Plants "eat" CO2 to live, so to first order vegetation will benefit from growing atmospheric CO2 concentrations. In reality, there are several complicating factors which will control how much extra CO2 plants can assimilate: changes in weather and climate patterns, changes in nutrient availability, and human land use change and degradation. I'm involved in a project to better understand how plants will respond to rising CO2 using "FACE" (free-air enrichment of CO2) experiments. During these experiments, extra CO2 is pumped into a study area and the responses of the plants and soils are measured. My role is to use JULES to see which processes might be most important in the real world that are missing in earth system models. There is an exciting new FACE project at the University of Birmingham, BiFor FACE. There are two publications so far from this work:

Ryan EM et al. (2017) Gross primary production responses to warming, elevated CO2 , and irrigation: quantifying the drivers of ecosystem physiology in a semiarid grassland, Global Change Biology*

De Kauwe M et al. (2017) Challenging terrestrial biosphere models with data from the long-term multi-factor Prairie Heating and CO2 Enrichment experiment Global Change Biology


Amazon Forest


I am particularly interested in the Amazon rainforest, an amazing ecosystem which provides invaluable services to humanity - not least of which is the storage of CO2. Drought threatens this ecosystem. How the forest responds to droughts and the likelihood of future droughts will both play large roles in the future of the global carbon cycle and climate. My PhD research focused on the implications of forest drought responses for the climate system. 

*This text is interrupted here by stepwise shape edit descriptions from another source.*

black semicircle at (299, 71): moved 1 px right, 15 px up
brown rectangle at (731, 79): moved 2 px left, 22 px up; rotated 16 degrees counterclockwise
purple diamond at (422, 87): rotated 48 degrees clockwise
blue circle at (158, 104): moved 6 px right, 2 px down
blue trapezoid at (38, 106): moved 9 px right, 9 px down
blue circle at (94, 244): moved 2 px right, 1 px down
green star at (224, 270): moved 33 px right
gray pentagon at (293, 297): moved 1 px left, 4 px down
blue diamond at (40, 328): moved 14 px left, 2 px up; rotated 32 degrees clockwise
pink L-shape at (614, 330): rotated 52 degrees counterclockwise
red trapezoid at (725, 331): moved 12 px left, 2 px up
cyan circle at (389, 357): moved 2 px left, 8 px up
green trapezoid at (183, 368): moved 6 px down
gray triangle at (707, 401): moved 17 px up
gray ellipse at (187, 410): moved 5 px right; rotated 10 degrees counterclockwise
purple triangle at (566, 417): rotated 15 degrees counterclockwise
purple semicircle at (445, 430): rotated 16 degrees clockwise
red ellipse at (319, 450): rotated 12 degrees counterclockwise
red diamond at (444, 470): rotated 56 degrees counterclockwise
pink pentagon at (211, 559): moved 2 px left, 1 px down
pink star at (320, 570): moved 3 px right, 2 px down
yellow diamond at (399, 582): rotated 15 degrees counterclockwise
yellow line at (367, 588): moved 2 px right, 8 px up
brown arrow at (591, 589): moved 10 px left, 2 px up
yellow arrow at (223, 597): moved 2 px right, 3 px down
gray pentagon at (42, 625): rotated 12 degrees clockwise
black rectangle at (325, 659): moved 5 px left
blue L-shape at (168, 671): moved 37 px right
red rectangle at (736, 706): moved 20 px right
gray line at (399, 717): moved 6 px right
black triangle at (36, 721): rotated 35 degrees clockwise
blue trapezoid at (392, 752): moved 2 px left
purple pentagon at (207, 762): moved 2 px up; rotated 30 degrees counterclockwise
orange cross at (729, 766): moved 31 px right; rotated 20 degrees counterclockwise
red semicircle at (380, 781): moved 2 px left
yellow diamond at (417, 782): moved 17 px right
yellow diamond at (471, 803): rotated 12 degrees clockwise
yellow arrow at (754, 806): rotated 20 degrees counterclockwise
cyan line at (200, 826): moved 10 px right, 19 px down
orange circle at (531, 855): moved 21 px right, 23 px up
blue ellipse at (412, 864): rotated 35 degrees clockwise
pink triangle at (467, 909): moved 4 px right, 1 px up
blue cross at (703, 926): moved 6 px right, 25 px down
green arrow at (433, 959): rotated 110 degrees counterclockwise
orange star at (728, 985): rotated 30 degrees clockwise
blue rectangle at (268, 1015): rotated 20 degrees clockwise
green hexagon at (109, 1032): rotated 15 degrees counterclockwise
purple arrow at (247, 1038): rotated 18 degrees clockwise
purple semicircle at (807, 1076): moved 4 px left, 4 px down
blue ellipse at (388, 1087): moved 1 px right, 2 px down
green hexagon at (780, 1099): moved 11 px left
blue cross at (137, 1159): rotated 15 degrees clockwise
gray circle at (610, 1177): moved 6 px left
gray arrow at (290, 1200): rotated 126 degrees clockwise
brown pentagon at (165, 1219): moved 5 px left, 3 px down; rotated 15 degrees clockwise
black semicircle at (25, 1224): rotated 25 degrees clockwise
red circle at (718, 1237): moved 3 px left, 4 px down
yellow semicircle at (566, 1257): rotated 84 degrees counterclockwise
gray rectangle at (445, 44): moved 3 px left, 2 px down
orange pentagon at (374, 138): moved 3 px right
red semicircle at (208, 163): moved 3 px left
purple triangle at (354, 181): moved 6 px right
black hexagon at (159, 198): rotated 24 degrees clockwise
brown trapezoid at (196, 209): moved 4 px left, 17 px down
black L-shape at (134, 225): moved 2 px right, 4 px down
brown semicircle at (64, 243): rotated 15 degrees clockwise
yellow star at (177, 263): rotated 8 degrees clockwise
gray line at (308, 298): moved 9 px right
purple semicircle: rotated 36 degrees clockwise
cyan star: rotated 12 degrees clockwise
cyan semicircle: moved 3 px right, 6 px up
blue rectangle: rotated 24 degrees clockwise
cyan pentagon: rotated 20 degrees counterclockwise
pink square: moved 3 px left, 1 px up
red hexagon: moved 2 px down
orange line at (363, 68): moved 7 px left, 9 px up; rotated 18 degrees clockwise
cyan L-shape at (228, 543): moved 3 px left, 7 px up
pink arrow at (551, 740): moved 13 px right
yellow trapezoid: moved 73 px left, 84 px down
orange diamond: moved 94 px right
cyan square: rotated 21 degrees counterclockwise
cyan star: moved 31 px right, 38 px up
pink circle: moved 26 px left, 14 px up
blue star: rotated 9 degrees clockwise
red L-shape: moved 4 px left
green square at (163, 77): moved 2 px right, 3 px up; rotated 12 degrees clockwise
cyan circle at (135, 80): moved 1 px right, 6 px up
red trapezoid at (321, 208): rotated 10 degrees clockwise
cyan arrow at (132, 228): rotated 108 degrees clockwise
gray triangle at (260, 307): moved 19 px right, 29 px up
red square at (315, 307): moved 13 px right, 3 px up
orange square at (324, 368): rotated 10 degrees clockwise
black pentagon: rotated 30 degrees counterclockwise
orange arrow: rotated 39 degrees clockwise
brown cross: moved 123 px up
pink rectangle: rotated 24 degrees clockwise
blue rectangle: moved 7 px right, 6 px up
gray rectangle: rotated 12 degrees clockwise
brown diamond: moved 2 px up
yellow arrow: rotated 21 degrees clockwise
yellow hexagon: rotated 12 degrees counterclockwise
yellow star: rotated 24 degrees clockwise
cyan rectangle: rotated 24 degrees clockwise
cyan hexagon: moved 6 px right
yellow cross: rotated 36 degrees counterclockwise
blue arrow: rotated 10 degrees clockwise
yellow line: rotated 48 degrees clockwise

Harper AB, et al. (2010), Role of deep soil moisture in modulating climate in the Amazon forest. Geophysical Research Letters.

Harper AB, et al. (2014) Impact of evapotranspiration on dry season climate in the Amazon forest. Journal of Climate. Press release:

This is a good overview of climate thresholds that includes some discussion of the fate of the Amazon forest:

Good P, et al (2018) Recent progress in understanding climate thresholds: Ice sheets, the Atlantic meridional overturning circulation, tropical forests and responses to ocean acidification, Progress in Physical Geography, volume 42, no. 1, pages 24-60, DOI:10.1177/0309133317751843.